Required action
Starting with the opening line of the entries below, transcribe each line exactly up to and including the one that has "KHUSUS UNTUK MENGHADAPI"; pictures are not copied.

Available data
......

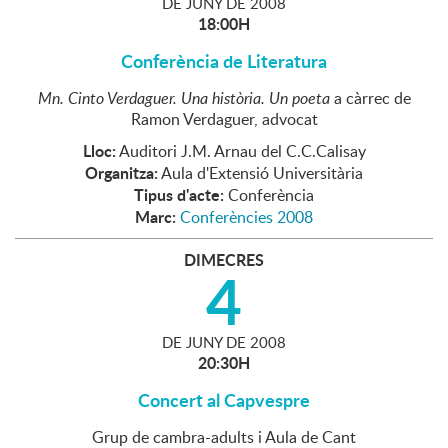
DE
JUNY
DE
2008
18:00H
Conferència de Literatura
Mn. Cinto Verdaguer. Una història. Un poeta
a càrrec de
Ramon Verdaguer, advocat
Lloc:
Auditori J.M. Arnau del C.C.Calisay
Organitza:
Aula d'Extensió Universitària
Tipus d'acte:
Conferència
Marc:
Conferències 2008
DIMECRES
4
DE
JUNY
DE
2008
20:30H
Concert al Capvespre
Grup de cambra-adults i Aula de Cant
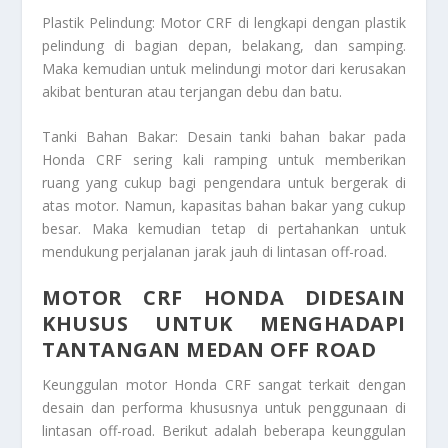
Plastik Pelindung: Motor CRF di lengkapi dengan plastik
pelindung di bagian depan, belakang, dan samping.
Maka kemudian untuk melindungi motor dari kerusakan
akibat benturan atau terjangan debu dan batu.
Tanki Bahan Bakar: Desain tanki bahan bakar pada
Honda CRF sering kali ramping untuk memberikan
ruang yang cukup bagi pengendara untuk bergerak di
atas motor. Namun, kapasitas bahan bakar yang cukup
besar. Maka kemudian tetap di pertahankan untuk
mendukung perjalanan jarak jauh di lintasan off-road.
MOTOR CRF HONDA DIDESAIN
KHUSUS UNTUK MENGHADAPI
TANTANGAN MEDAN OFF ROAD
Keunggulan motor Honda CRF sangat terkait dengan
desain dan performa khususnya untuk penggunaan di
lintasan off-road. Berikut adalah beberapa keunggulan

......

Exercise output
DE
JUNY
DE
2008
18:00H
Conferència de Literatura
Mn. Cinto Verdaguer. Una història. Un poeta
a càrrec de
Ramon Verdaguer, advocat
Lloc:
Auditori J.M. Arnau del C.C.Calisay
Organitza:
Aula d'Extensió Universitària
Tipus d'acte:
Conferència
Marc:
Conferències 2008
DIMECRES
4
DE
JUNY
DE
2008
20:30H
Concert al Capvespre
Grup de cambra-adults i Aula de Cant
Plastik Pelindung: Motor CRF di lengkapi dengan plastik
pelindung di bagian depan, belakang, dan samping.
Maka kemudian untuk melindungi motor dari kerusakan
akibat benturan atau terjangan debu dan batu.
Tanki Bahan Bakar: Desain tanki bahan bakar pada
Honda CRF sering kali ramping untuk memberikan
ruang yang cukup bagi pengendara untuk bergerak di
atas motor. Namun, kapasitas bahan bakar yang cukup
besar. Maka kemudian tetap di pertahankan untuk
mendukung perjalanan jarak jauh di lintasan off-road.
MOTOR CRF HONDA DIDESAIN
KHUSUS UNTUK MENGHADAPI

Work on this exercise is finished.